# Work instruction
What is needed is the full listing written out exactly, minus the pictures.

# Exercise data
· · · ·

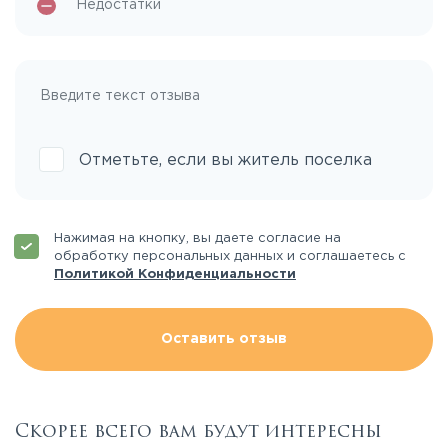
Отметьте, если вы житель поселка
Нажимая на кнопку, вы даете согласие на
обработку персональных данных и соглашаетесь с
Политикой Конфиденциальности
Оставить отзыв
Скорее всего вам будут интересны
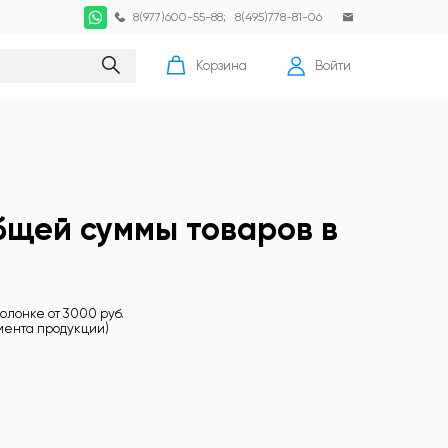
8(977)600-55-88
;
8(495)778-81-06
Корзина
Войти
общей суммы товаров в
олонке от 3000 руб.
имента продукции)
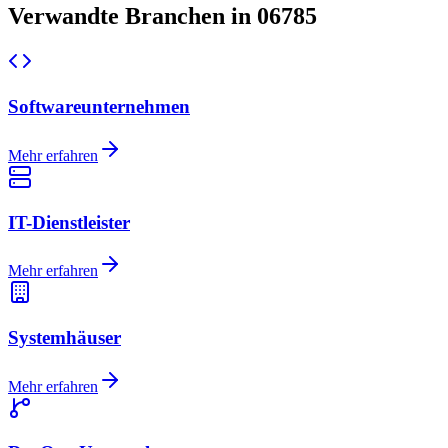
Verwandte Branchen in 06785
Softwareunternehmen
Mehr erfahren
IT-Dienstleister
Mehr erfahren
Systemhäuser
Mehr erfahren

· · · ·

# The completed task
Отметьте, если вы житель поселка
Нажимая на кнопку, вы даете согласие на
обработку персональных данных и соглашаетесь с
Политикой Конфиденциальности
Оставить отзыв
Скорее всего вам будут интересны
8(977)600-55-88
;
8(495)778-81-06
Корзина
Войти
общей суммы товаров в
олонке от 3000 руб.
имента продукции)
Verwandte Branchen in 06785
Softwareunternehmen
Mehr erfahren
IT-Dienstleister
Mehr erfahren
Systemhäuser
Mehr erfahren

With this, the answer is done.